In early 2013, Silverman announced that the sanctuary will be closing because he could no longer afford to run it due to a lack of funding. He sold the house shortly after to a man named Steven Howitt, and committed suicide the next day. - https://en.wikipedia.org/wiki/Earl_Silverman
Of course outlets like MotherJones will remain willfully credulous how feminism wants to help men (if they'd just admit how they are to blame for everything and repent first).
> society is fair and balanced (when it's not a white hetero-patriarchy), men just aren't fit for it, is the takeaway.
that is most certainly not what the article says. it squarely takes aim at soaring income inequality as a key factor, for example. Are we to read your anecdotes and then conclude, "wow Andrew Tate is right, women really should be treated as second class citizens, to be sexually trafficked and otherwise by people such as myself, otherwise men will continue be mistreated" ?

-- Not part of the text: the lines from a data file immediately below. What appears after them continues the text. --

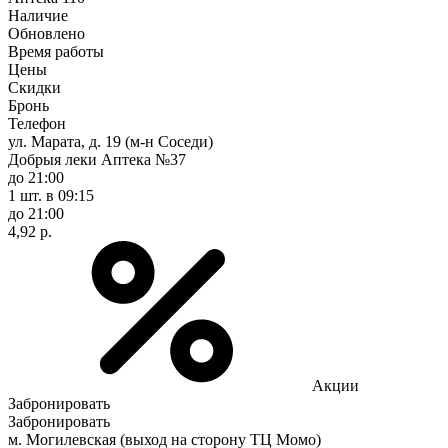
Наличие
Обновлено
Время работы
Цены
Скидки
Бронь
Телефон
ул. Марата, д. 19 (м-н Соседи)
Добрыя леки Аптека №37
до 21:00
1 шт.
в 09:15
до 21:00
4,92 р.
Акции
Забронировать
Забронировать
м. Могилевская (выход на сторону ТЦ Момо)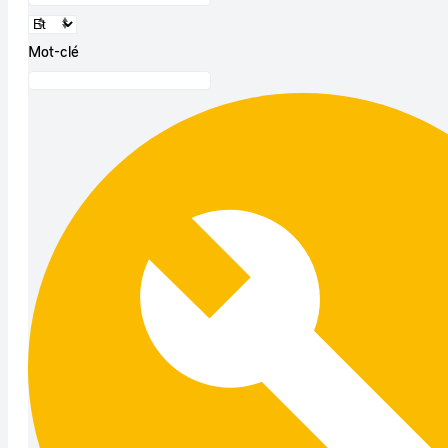
Mot-clé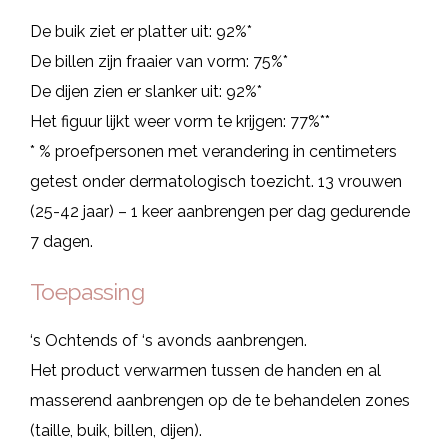
De buik ziet er platter uit: 92%*
De billen zijn fraaier van vorm: 75%*
De dijen zien er slanker uit: 92%*
Het figuur lijkt weer vorm te krijgen: 77%**
* % proefpersonen met verandering in centimeters
getest onder dermatologisch toezicht. 13 vrouwen
(25-42 jaar) – 1 keer aanbrengen per dag gedurende
7 dagen.
Toepassing
‘s Ochtends of ‘s avonds aanbrengen.
Het product verwarmen tussen de handen en al
masserend aanbrengen op de te behandelen zones
(taille, buik, billen, dijen).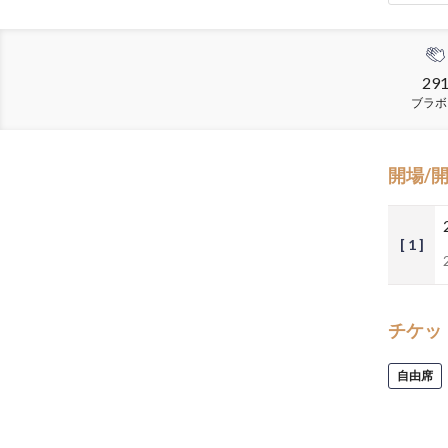
29
ブラボ
開場/
[ 1 ]
チケッ
自由席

Re the Lockheed thing, that article is written by Chris Rufo who is pretty much the most successful right wing propagandist of our time right now, literally single-handedly convinced half the country that "critical race theory" is being taught to public school kids, which it is not, in any way, or has ever been, or will ever be [1]. One Chris Rufo is worth 25 "Mother Joneses" on the scale of bias.
I work for a large multinational company with a robust DEI program (Red Hat via IBM) and DEI programs are nothing like whatever that was that Lockheed was doing, which based on the ultra-right-wing propagandist source who wrote that story I would be extremely suspect is vastly out of context.

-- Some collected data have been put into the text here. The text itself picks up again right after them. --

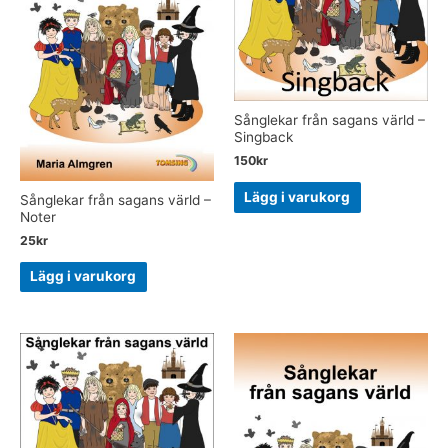
Sånglekar från sagans värld –
Singback
150
kr
Lägg i varukorg
Sånglekar från sagans värld –
Noter
25
kr
Lägg i varukorg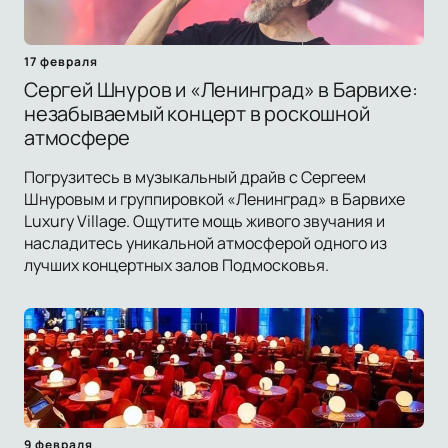
17 февраля
Сергей Шнуров и «Ленинград» в Барвихе:
незабываемый концерт в роскошной
атмосфере
Погрузитесь в музыкальный драйв с Сергеем
Шнуровым и группировкой «Ленинград» в Барвихе
Luxury Village. Ощутите мощь живого звучания и
насладитесь уникальной атмосферой одного из
лучших концертных залов Подмосковья.
9 февраля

Just because I see through the false benevolence of media like MotherJones does not imply I fall for or agree with materialist misogynist grifters like Tate. Of course grifters are the only ones of the men's rights faction that publications like MotherJones will publicize.
Look at your reply again - I highlight unfairness towards men, you accuse me of hating women. Perhaps this confusion is excusable, since the article did bring up genuine preachers of misogyny like Tate [1], and attacking the article can be confused for defending Tate. But look at how similar it is to what Earl Silverman faced:
"any support for men is interpreted as being against women"
> literally single-handedly convinced half the country that "critical race theory" is being taught to public school kids, which it is not, in any way, or has ever been, or will ever be
That's what public officials claim when asked about CRT. But looking at educational materials and training directly paints a different picture [2,5]. I'd rather not get into the rabbit hole of CRT, as it is unrelated to the topic at hand. I merely highlight this to show Chris Rufo is not as unreliable as you allege.
[1] All I know about him comes from the likes of MotherJones or the BBC, whom I trust to report half-truths at best on such a topic, but for the sake of argument, let's assume they're accurate in this case.
“They’re basically trying to create a problem which doesn’t exist, and then get you to pay for a solution to that problem,” Mark told me.
This distinguishes the manosphere from other, valid social movements, that are based only on fact. Please rely on MotherJones to tell you which is which.